Microsoft outlined the changes that would take effect on October 1 in a blog post. Nicole Dezen, chief partner officer, wrote that Microsoft “believes in the value of the partner ecosystem” and changed outsourcing and hosting terms that “will benefit partners and customers globally.”
New licensing terms would make it easier for Microsoft’s enterprise customers to bring Microsoft software to non-Microsoft infrastructure and scale the cost and size of theirs or their customer’s Microsoft systems on their own hardware, according to Dezen’s post.
But Microsoft wants to be clear about something: Its Services Provider Licensing Agreement (SPLA) was meant for customers that are offering hosting “from their own data centers,” not buying Microsoft licenses to “host on others’ data centers.” To “strengthen the hoster ecosystem,” Dezen writes, Microsoft will remove the ability to outsource to Alibaba, Amazon Web Services, Google, Microsoft’s Azure cloud, or anybody using those companies as part of their hosting.
Amazon and Google have weighed in, and they do not believe Microsoft is showing its newer, less anti-competitive side.
“Microsoft is now doubling down on the same harmful practices by implementing even more restrictions in an unfair attempt to limit the competition it faces—rather than listening to its customers and restoring fair software licensing in the cloud for everyone,” an Amazon spokesperson told Reuters.
Marcus Jadotte, vice president for government affairs and policy at Google Cloud, tweeted“The promise of the cloud is flexible, elastic computing without contractual lock-ins.” Customers should have the freedom to move and choose what’s best for them, “rather than what works for Microsoft,” Jadotte wrote.

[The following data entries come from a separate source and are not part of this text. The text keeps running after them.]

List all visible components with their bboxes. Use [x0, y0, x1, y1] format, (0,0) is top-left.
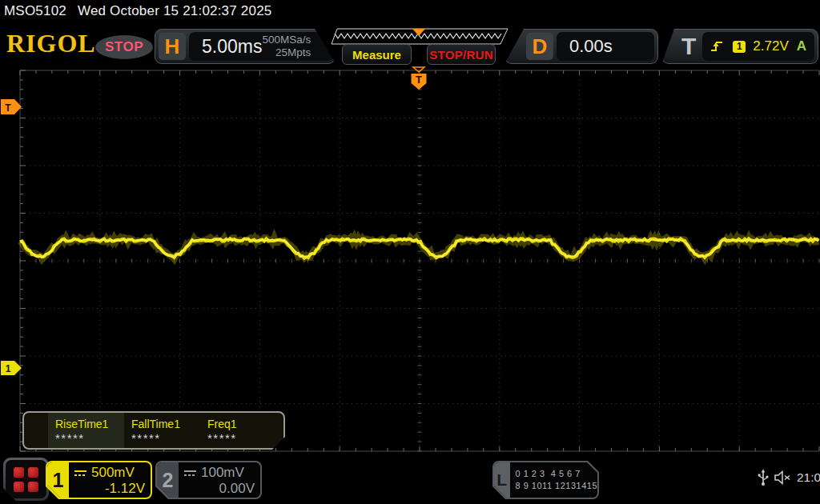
measurement-risetime[interactable]: RiseTime1 ***** — [48, 413, 124, 448]
measurement-freq[interactable]: Freq1 ***** — [200, 413, 276, 448]
usb-icon — [758, 469, 769, 486]
channel1-button[interactable]: 1 500mV -1.12V — [46, 461, 152, 499]
dc-coupling-icon — [74, 469, 87, 478]
channel1-offset: -1.12V — [74, 481, 145, 497]
channel2-offset: 0.00V — [183, 481, 255, 497]
digital-channel-list: 0 1 2 3 4 5 6 7 8 9 1011 12131415 — [510, 462, 598, 498]
svg-text:1: 1 — [6, 363, 11, 374]
dc-coupling-icon — [183, 469, 197, 478]
speaker-muted-icon — [774, 470, 791, 485]
oscilloscope-screen: MSO5102Wed October 15 21:02:37 2025 RIGO… — [0, 0, 820, 504]
measurement-falltime[interactable]: FallTime1 ***** — [124, 413, 200, 448]
svg-text:T: T — [5, 102, 11, 114]
trigger-level-marker[interactable]: T — [1, 99, 22, 114]
graticule-grid — [20, 70, 819, 451]
menu-grid-icon — [6, 460, 46, 498]
digital-channels-button[interactable]: L 0 1 2 3 4 5 6 7 8 9 1011 12131415 — [492, 461, 599, 499]
clock-text: 21:02 — [797, 470, 820, 485]
menu-button[interactable] — [3, 458, 49, 501]
system-tray: 21:02 — [758, 469, 820, 486]
channel1-offset-marker[interactable]: 1 — [1, 361, 22, 375]
svg-text:T: T — [416, 74, 422, 86]
measurement-panel[interactable]: RiseTime1 ***** FallTime1 ***** Freq1 **… — [22, 411, 285, 450]
channel2-scale: 100mV — [201, 465, 244, 481]
channel2-button[interactable]: 2 100mV 0.00V — [155, 461, 262, 499]
channel1-scale: 500mV — [91, 465, 135, 481]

Microsoft describes its upcoming license changes as coming “in response to partner feedback,” neglecting to mention the licensing changes it made earlier that drew EU antitrust scrutiny. Changes to Microsoft’s licensing terms in October 2019 raised the price of running Microsoft services on non-Microsoft “hyperscale” infrastructure. Microsoft’s Azure provider was included in the higher-price list, but customers would often receive a separate discount that offset much of the increase.
ZDNet’s Mary Jo Foley notes that many customers didn’t notice the price hikes until their licenses came up for renewal, many of them this year.
Responding to EU inquiries in May, Microsoft President Brad Smith wrote on Microsoft’s EU Policy Blog that “while not all of these claims are valid, some of them are, and we’ll absolutely make changes soon to address them.” The changes Smith outlined were aimed at “European Cloud Providers,” such as OVHcloud, which had contacted the EU regarding Microsoft’s licensing. In other words, small to mid-size providers, not the other companies Microsoft competes with for 65 percent of the global cloud.
The European Commission continues its inquiry into Microsoft’s business practices. CISPE, a European cloud provider group, which includes Amazon as one of its members, told Bloomberg in a statement this week that Microsoft’s new system “not only fails to show any progress in addressing Microsoft’s anti-competitivee behavior but may add new dependencies that further lock in customers and arbitrarily exclude cloud infrastructure providers.”